Imagine what kind of performance you could get out of hardware that is task specific. That's why for instance crypto mining went through a very rapid set of iterations: CPU->GPU->ASIC in a matter of a few years with an extremely brief blip of programmable hardware somewhere in there as well (FPGA based miners, approximately 2013).

Any loss of generality will result in efficiency and vice versa, the question is whether or not it is economically feasible and there are different points on that line that have resulted in marketable (and profitable) products. But there are also plenty of wrecks.

1. Thread Switching: • Hardware Mechanisms: Specific circuitry used for rapid thread context switching. • Context Preservation: How the state of a thread is saved/restored during switches. • Overhead: The time and resources required for a thread switch. 2. Memory Latency and Hiding: • Prefetching Strategies: Techniques to load data before it’s actually needed. • Cache Optimization: Adjusting cache behavior for optimal thread performance. • Memory Access Patterns: Sequences that reduce wait times and contention. 3. Parallelism: • Dependency Analysis: Identifying dependencies that might hinder parallel execution. • Fine vs. Coarse Parallelism: Granularity of tasks that can be parallelized. • Task Partitioning: Dividing tasks effectively among available threads. 4. Multithreading Models: • Static vs. Dynamic Multithreading: Predetermined vs. on-the-fly thread allocation. • Simultaneous Multithreading (SMT): Running multiple threads on one core. • Hardware Threads vs. Software Threads: Distinguishing threads at the CPU vs. OS level. 5. Data Structures: • Lock-free Data Structures: Structures designed for concurrent access without locks. • Thread-local Storage: Memory that’s specific to a thread. • Efficient Queue Designs: Optimizing data structures like queues for thread communication. 6. Synchronization Mechanisms: • Barrier Synchronization: Ensuring threads reach a point before proceeding. • Atomic Operations: Operations that complete without interruption. • Locks: Techniques to avoid common pitfalls like deadlocks and contention. 7. Stall Causes and Mitigation: • Instruction Dependencies: Managing data and control dependencies. • IO-bound vs. CPU-bound: Balancing IO and CPU workloads. • Handling Page Faults: Strategies for minimal disruption during memory page issues. 8. Instruction Pipelining: • Pipeline Hazards: Situations that can disrupt the smooth flow in a pipeline. • Out-of-Order Execution: Executing instructions out of their original order for efficiency. • Branch Prediction: Guessing the outcome of conditional operations to prepare.

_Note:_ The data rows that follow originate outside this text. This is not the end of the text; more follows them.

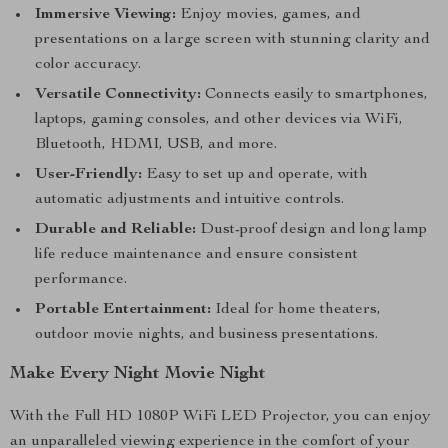
Immersive Viewing:
Enjoy movies, games, and
presentations on a large screen with stunning clarity and
color accuracy.
Versatile Connectivity:
Connects easily to smartphones,
laptops, gaming consoles, and other devices via WiFi,
Bluetooth, HDMI, USB, and more.
User-Friendly:
Easy to set up and operate, with
automatic adjustments and intuitive controls.
Durable and Reliable:
Dust-proof design and long lamp
life reduce maintenance and ensure consistent
performance.
Portable Entertainment:
Ideal for home theaters,
outdoor movie nights, and business presentations.
Make Every Night Movie Night
With the Full HD 1080P WiFi LED Projector, you can enjoy
an unparalleled viewing experience in the comfort of your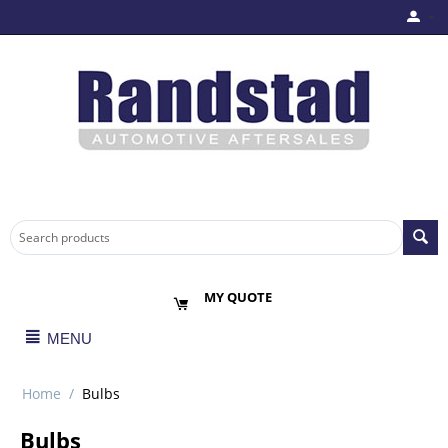
MY QUOTE
MENU
Home
/
Bulbs
Bulbs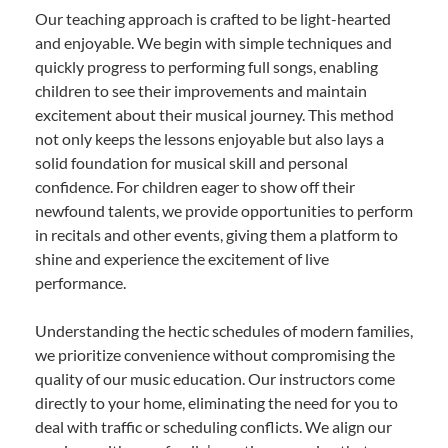
Our teaching approach is crafted to be light-hearted
and enjoyable. We begin with simple techniques and
quickly progress to performing full songs, enabling
children to see their improvements and maintain
excitement about their musical journey. This method
not only keeps the lessons enjoyable but also lays a
solid foundation for musical skill and personal
confidence. For children eager to show off their
newfound talents, we provide opportunities to perform
in recitals and other events, giving them a platform to
shine and experience the excitement of live
performance.
Understanding the hectic schedules of modern families,
we prioritize convenience without compromising the
quality of our music education. Our instructors come
directly to your home, eliminating the need for you to
deal with traffic or scheduling conflicts. We align our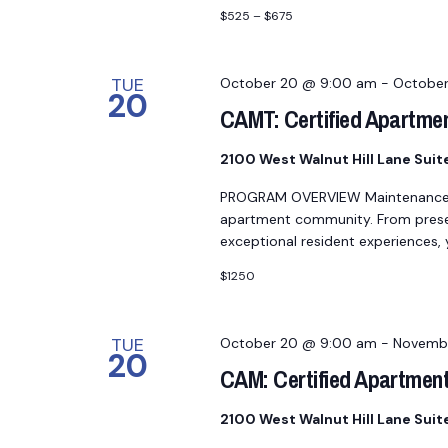
$525 – $675
TUE
October 20 @ 9:00 am
-
October
20
CAMT: Certified Apartme
2100 West Walnut Hill Lane Sui
PROGRAM OVERVIEW Maintenance pro
apartment community. From preserv
exceptional resident experiences,
$1250
TUE
October 20 @ 9:00 am
-
Novembe
20
CAM: Certified Apartmen
2100 West Walnut Hill Lane Sui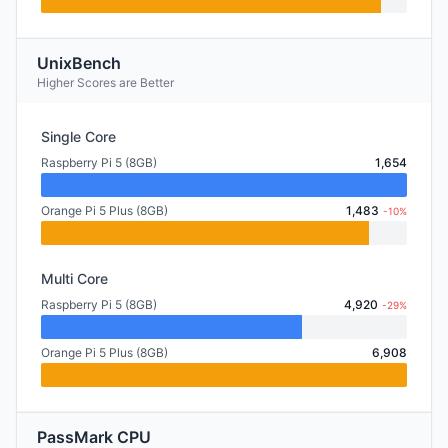
UnixBench
Higher Scores are Better
Single Core
Raspberry Pi 5 (8GB)
1,654
Orange Pi 5 Plus (8GB)
1,483
-10%
Multi Core
Raspberry Pi 5 (8GB)
4,920
-29%
Orange Pi 5 Plus (8GB)
6,908
PassMark CPU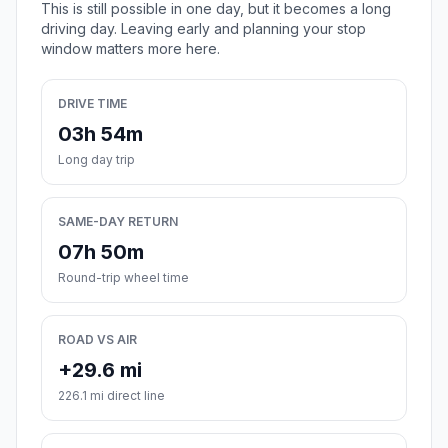
This is still possible in one day, but it becomes a long
driving day. Leaving early and planning your stop
window matters more here.
DRIVE TIME
03h 54m
Long day trip
SAME-DAY RETURN
07h 50m
Round-trip wheel time
ROAD VS AIR
+29.6 mi
226.1 mi direct line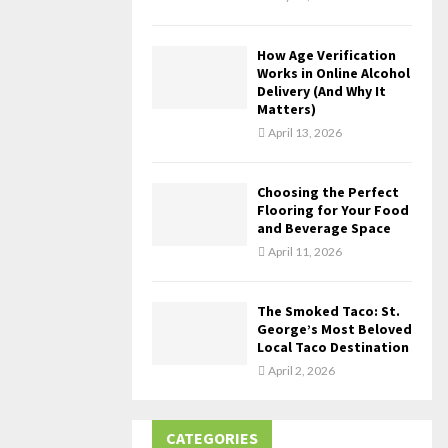
How Age Verification
Works in Online Alcohol
Delivery (And Why It
Matters)
April 13, 2026
Choosing the Perfect
Flooring for Your Food
and Beverage Space
April 11, 2026
The Smoked Taco: St.
George’s Most Beloved
Local Taco Destination
April 2, 2026
CATEGORIES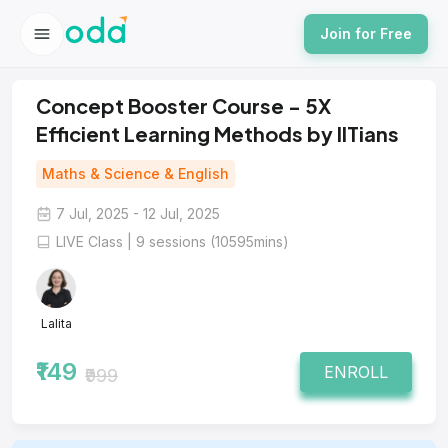
Join for Free
Concept Booster Course - 5X
Efficient Learning Methods by IITians
Maths & Science & English
7 Jul, 2025 - 12 Jul, 2025
LIVE Class | 9 sessions (10595mins)
Lalita
₹149
ENROLL
₹999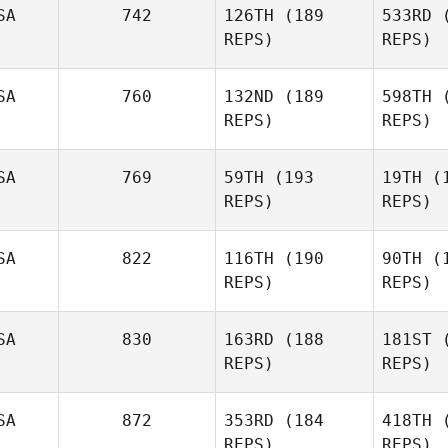
SA
742
126TH
(189
533RD
(
REPS)
REPS)
Rose Wall
G
SA
760
132ND
(189
598TH
(
REPS)
REPS)
Kathleen
Gook
Ros
SA
769
59TH
(193
19TH
(1
REPS)
REPS)
Stephen
Rossacci
Os
SA
822
116TH
(190
90TH
(1
REPS)
REPS)
Rhonda
Wilson
SA
830
163RD
(188
181ST
(
S
REPS)
REPS)
David
Wa
Macia
SA
872
353RD
(184
418TH
(
REPS)
REPS)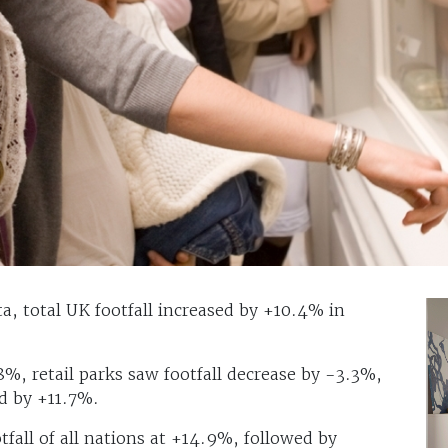
, total UK footfall increased by +10.4% in
.8%, retail parks saw footfall decrease by -3.3%,
ed by +11.7%.
tfall of all nations at +14.9%, followed by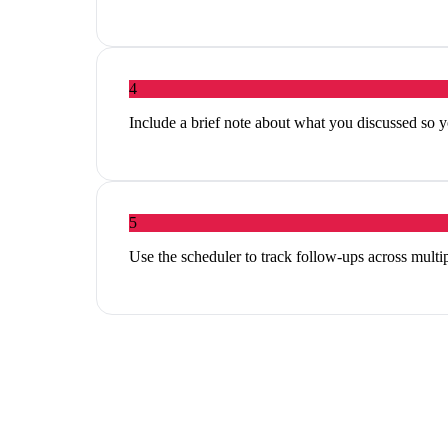
4
Include a brief note about what you discussed so y
5
Use the scheduler to track follow-ups across multi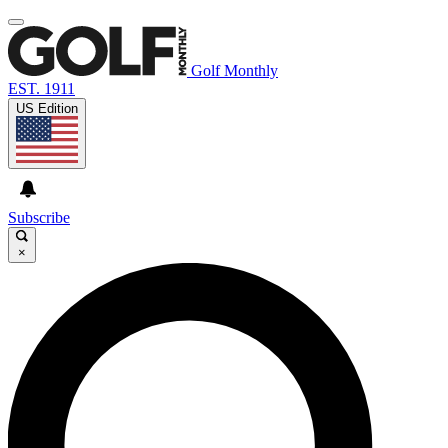
Golf Monthly
EST. 1911
US Edition
Subscribe
×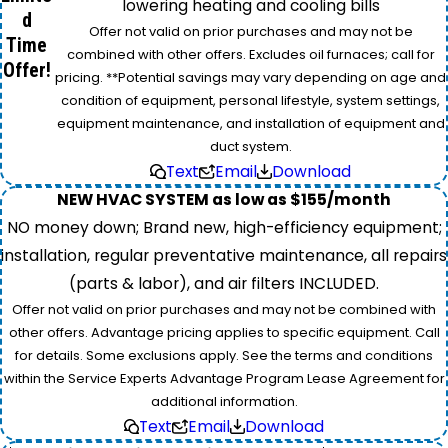
lowering heating and cooling bills
d
Offer not valid on prior purchases and may not be
Time
combined with other offers. Excludes oil furnaces; call for
Offer!
pricing. **Potential savings may vary depending on age and
condition of equipment, personal lifestyle, system settings,
equipment maintenance, and installation of equipment and
duct system.
Text
Email
Download
NEW HVAC SYSTEM as low as $155/month
NO money down; Brand new, high-efficiency equipment;
installation, regular preventative maintenance, all repairs
(parts & labor), and air filters INCLUDED.
Offer not valid on prior purchases and may not be combined with
other offers. Advantage pricing applies to specific equipment. Call
for details. Some exclusions apply. See the terms and conditions
within the Service Experts Advantage Program Lease Agreement for
additional information.
Text
Email
Download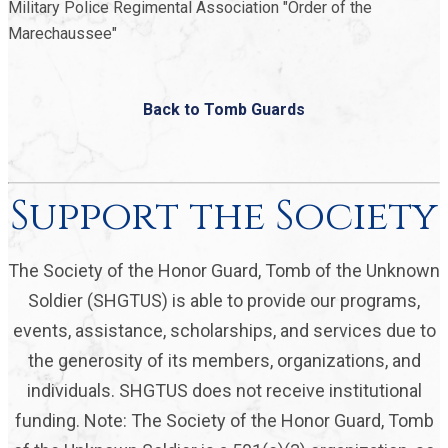
Military Police Regimental Association "Order of the
Marechaussee"
Back to Tomb Guards
Support the Society
The Society of the Honor Guard, Tomb of the Unknown
Soldier (SHGTUS) is able to provide our programs,
events, assistance, scholarships, and services due to
the generosity of its members, organizations, and
individuals. SHGTUS does not receive institutional
funding. Note: The Society of the Honor Guard, Tomb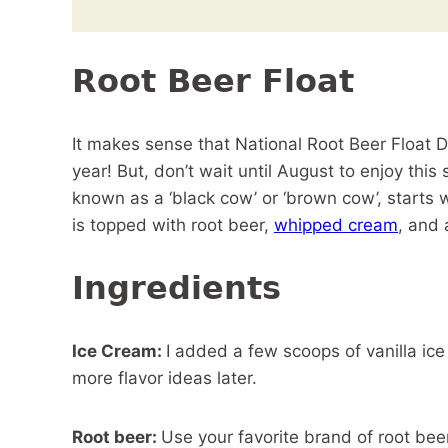
Root Beer Float
It makes sense that National Root Beer Float D
year! But, don’t wait until August to enjoy this 
known as a ‘black cow’ or ‘brown cow’, starts 
is topped with root beer,
whipped cream
, and
Ingredients
Ice Cream:
I added a few scoops of vanilla ice
more flavor ideas later.
Root beer:
Use your favorite brand of root beer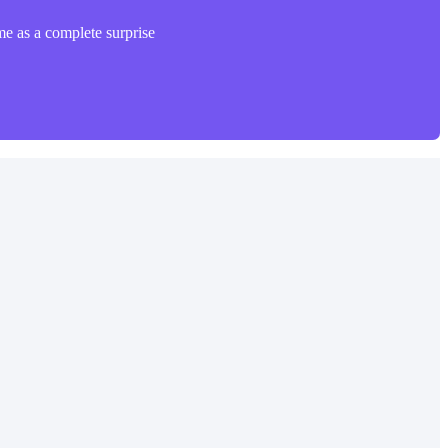
me as a complete surprise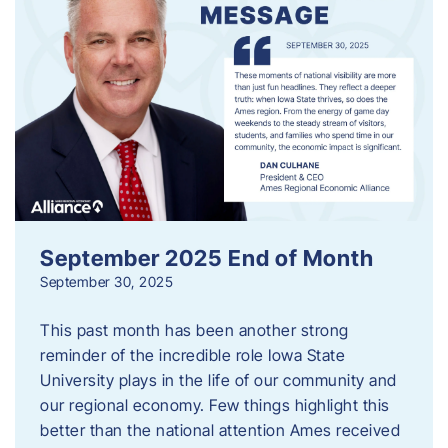
September 2025 End of Month
September 30, 2025
This past month has been another strong
reminder of the incredible role Iowa State
University plays in the life of our community and
our regional economy. Few things highlight this
better than the national attention Ames received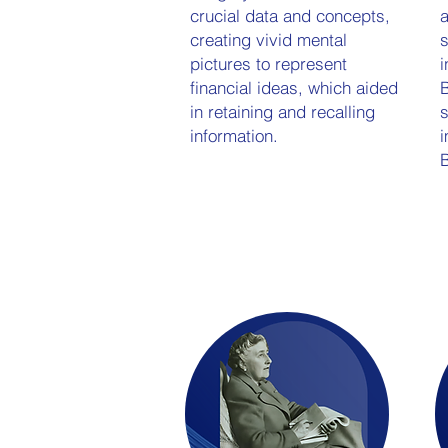
crucial data and concepts,
a
creating vivid mental
s
pictures to represent
i
financial ideas, which aided
B
in retaining and recalling
s
information.
i
B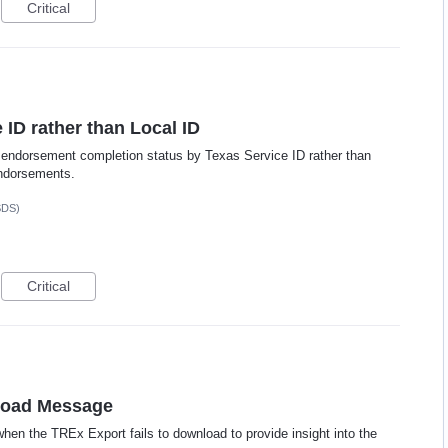
Critical
ID rather than Local ID
te endorsement completion status by Texas Service ID rather than
endorsements.
SDS)
Critical
load Message
n the TREx Export fails to download to provide insight into the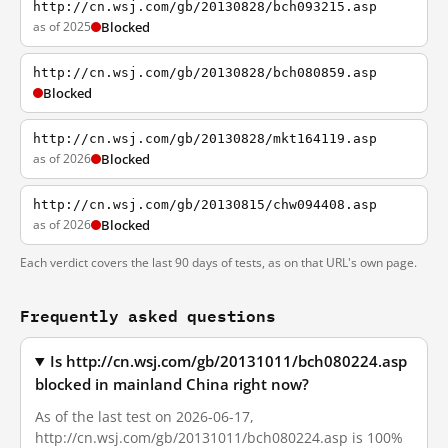
http://cn.wsj.com/gb/20130828/bch093215.asp
as of 2025
Blocked
http://cn.wsj.com/gb/20130828/bch080859.asp
Blocked
http://cn.wsj.com/gb/20130828/mkt164119.asp
as of 2026
Blocked
http://cn.wsj.com/gb/20130815/chw094408.asp
as of 2026
Blocked
Each verdict covers the last 90 days of tests, as on that URL's own page.
Frequently asked questions
Is http://cn.wsj.com/gb/20131011/bch080224.asp
blocked in mainland China right now?
As of the last test on 2026-06-17,
http://cn.wsj.com/gb/20131011/bch080224.asp is 100%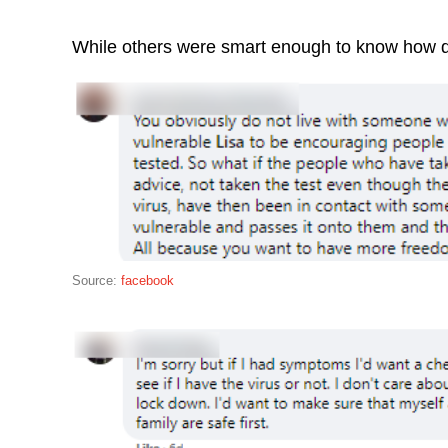
While others were smart enough to know how d
Source:
facebook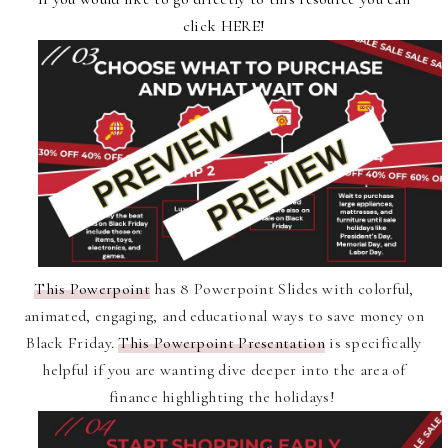
click
HERE
!
This Powerpoint
has 8
Powerpoint Slides with colorful,
animated, engaging, and educational ways to save money on
Black Friday.
This Powerpoint Presentation
is specifically
helpful if you are wanting dive deeper into the area of
finance highlighting the holidays!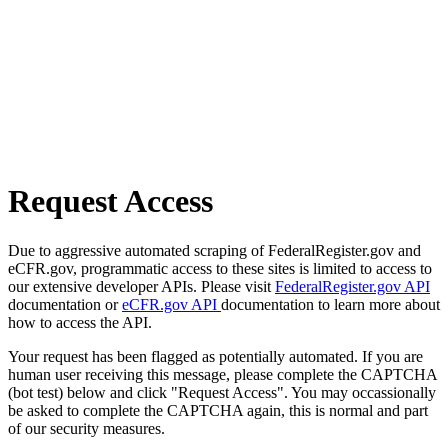
Request Access
Due to aggressive automated scraping of FederalRegister.gov and
eCFR.gov, programmatic access to these sites is limited to access to
our extensive developer APIs. Please visit
FederalRegister.gov API
documentation or
eCFR.gov API
documentation to learn more about
how to access the API.
Your request has been flagged as potentially automated. If you are
human user receiving this message, please complete the CAPTCHA
(bot test) below and click "Request Access". You may occassionally
be asked to complete the CAPTCHA again, this is normal and part
of our security measures.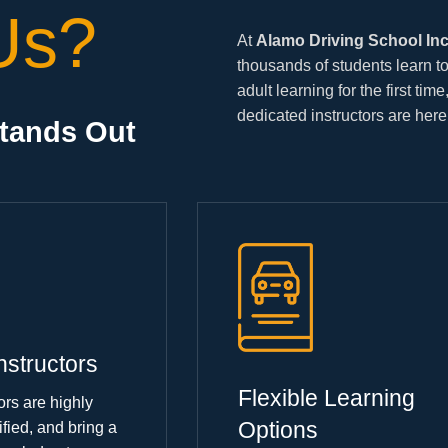
Us?
At
Alamo Driving School In
thousands of students learn to
adult learning for the first tim
dedicated instructors are here
Stands Out
nstructors
Flexible Learning
ors are highly
Options
ified, and bring a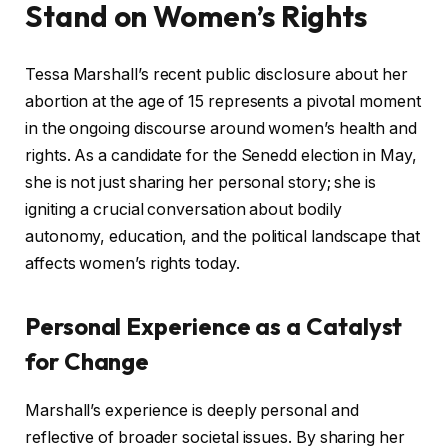
Stand on Women’s Rights
Tessa Marshall’s recent public disclosure about her
abortion at the age of 15 represents a pivotal moment
in the ongoing discourse around women’s health and
rights. As a candidate for the Senedd election in May,
she is not just sharing her personal story; she is
igniting a crucial conversation about bodily
autonomy, education, and the political landscape that
affects women’s rights today.
Personal Experience as a Catalyst
for Change
Marshall’s experience is deeply personal and
reflective of broader societal issues. By sharing her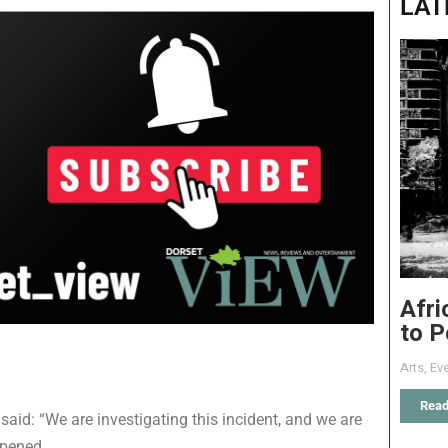
LAT
Afri
to P
Arts
,
Eve
Read
said: “We are investigating this incident, and we are
ppened.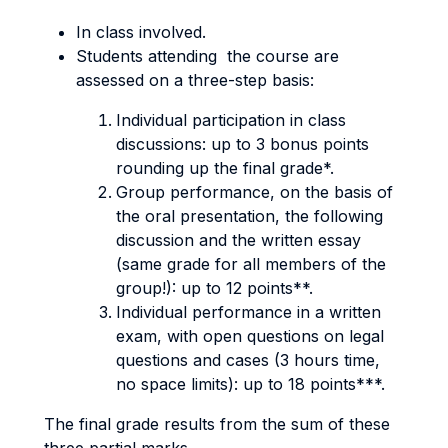
In class involved.
Students attending the course are
assessed on a three-step basis:
Individual participation in class
discussions: up to 3 bonus points
rounding up the final grade*.
Group performance, on the basis of
the oral presentation, the following
discussion and the written essay
(same grade for all members of the
group!): up to 12 points**.
Individual performance in a written
exam, with open questions on legal
questions and cases (3 hours time,
no space limits): up to 18 points***.
The final grade results from the sum of these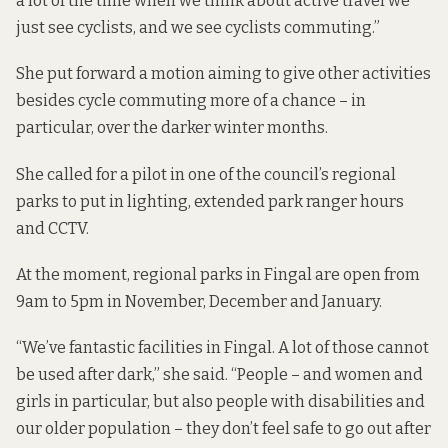
a lot of the time when we think about active travel we
just see cyclists, and we see cyclists commuting.”
She put forward a motion aiming to give other activities
besides cycle commuting more of a chance – in
particular, over the darker winter months.
She called for a pilot in one of the council’s regional
parks to put in lighting, extended park ranger hours
and CCTV.
At the moment, regional parks in Fingal are open from
9am to 5pm in November, December and January.
“We’ve fantastic facilities in Fingal. A lot of those cannot
be used after dark,” she said. “People – and women and
girls in particular, but also people with disabilities and
our older population – they don’t feel safe to go out after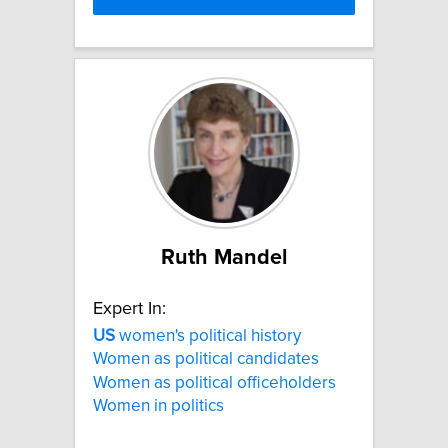
Ruth Mandel
Expert In:
US
women's political history
Women as political candidates
Women as political officeholders
Women in politics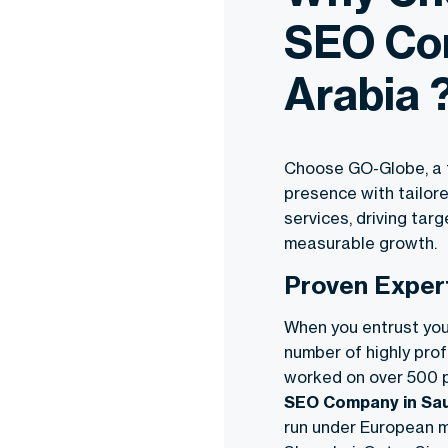
SEO Co
Arabia 
Choose GO-Globe, a t
presence with tailor
services, driving targ
measurable growth.
Proven Exper
When you entrust you
number of highly prof
worked on over 500 p
SEO Company in Sau
run under European m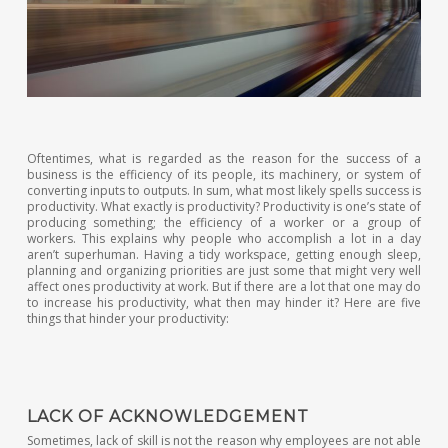
Oftentimes, what is regarded as the reason for the success of a
business is the efficiency of its people, its machinery, or system of
converting inputs to outputs. In sum, what most likely spells success is
productivity. What exactly is productivity? Productivity is one’s state of
producing something; the efficiency of a worker or a group of
workers. This explains why people who accomplish a lot in a day
aren’t superhuman. Having a tidy workspace, getting enough sleep,
planning and organizing priorities are just some that might very well
affect ones productivity at work. But if there are a lot that one may do
to increase his productivity, what then may hinder it? Here are five
things that hinder your productivity:
LACK OF ACKNOWLEDGEMENT
Sometimes, lack of skill is not the reason why employees are not able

There are some of the complications related to barrel processing

people aren't really doing GPU coding; they're calling CUDA libraries. As with other Intel projects this needs dev support to survive and Intel has not been good at providing it. Consider the fate of the Xeon Phi and Omnipath.

Huh that is a solid point, how big a fraction would you estimate to be actually capable of doing real GPU coding?

I don't think I have a broad enough perspective of the industry to assess that. In my corner of the world (scientific computing) it's probably three quarters simple use of accelerators and one quarter actual architecture based on the GPU itself.